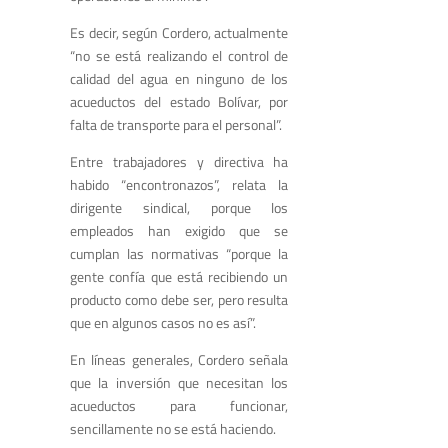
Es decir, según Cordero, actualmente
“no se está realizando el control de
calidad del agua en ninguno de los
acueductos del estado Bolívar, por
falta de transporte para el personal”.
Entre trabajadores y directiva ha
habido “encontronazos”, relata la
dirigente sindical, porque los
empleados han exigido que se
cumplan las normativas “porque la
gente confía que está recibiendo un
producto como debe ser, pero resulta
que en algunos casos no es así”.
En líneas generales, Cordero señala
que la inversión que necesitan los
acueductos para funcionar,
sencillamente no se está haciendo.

--

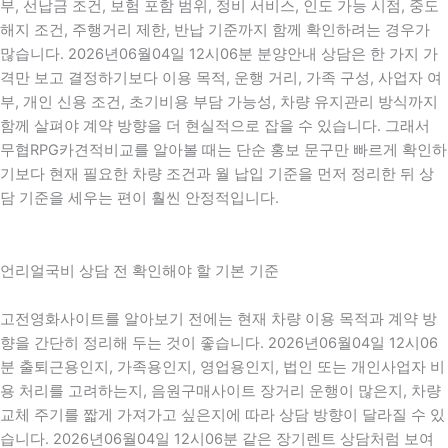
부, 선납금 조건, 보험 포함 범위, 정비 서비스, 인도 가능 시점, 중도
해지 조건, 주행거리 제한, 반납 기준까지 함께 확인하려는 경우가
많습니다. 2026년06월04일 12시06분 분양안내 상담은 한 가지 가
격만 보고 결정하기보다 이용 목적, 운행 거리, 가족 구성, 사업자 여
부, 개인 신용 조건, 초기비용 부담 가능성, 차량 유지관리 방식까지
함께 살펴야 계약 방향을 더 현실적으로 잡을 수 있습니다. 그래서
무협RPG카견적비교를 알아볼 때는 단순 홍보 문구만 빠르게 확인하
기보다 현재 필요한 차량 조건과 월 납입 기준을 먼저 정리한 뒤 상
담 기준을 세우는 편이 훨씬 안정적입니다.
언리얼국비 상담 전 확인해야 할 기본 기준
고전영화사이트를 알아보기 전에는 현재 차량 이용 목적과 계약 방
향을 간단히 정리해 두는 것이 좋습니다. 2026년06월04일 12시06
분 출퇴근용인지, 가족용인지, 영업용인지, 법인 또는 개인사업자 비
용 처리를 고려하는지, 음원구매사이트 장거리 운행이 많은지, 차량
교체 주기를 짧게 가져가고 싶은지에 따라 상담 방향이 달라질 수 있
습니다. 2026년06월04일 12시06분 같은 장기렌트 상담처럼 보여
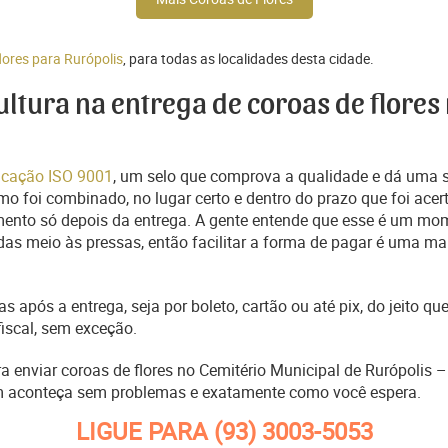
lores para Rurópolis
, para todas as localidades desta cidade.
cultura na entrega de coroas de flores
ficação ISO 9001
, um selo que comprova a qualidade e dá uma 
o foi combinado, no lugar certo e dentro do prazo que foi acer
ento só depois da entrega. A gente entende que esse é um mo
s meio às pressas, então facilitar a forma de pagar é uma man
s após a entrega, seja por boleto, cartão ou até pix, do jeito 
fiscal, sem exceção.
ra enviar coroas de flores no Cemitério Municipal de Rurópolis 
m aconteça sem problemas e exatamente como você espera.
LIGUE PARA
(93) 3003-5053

• Your assignment
In the listing above, find the line with "o foi combinado, no" and the line with "(93) 3003-5053", then reproduce both and every line between them exactly.

• Finished exercise
o foi combinado, no lugar certo e dentro do prazo que foi acer
ento só depois da entrega. A gente entende que esse é um mo
s meio às pressas, então facilitar a forma de pagar é uma man
s após a entrega, seja por boleto, cartão ou até pix, do jeito 
fiscal, sem exceção.
ra enviar coroas de flores no Cemitério Municipal de Rurópolis 
m aconteça sem problemas e exatamente como você espera.
LIGUE PARA
(93) 3003-5053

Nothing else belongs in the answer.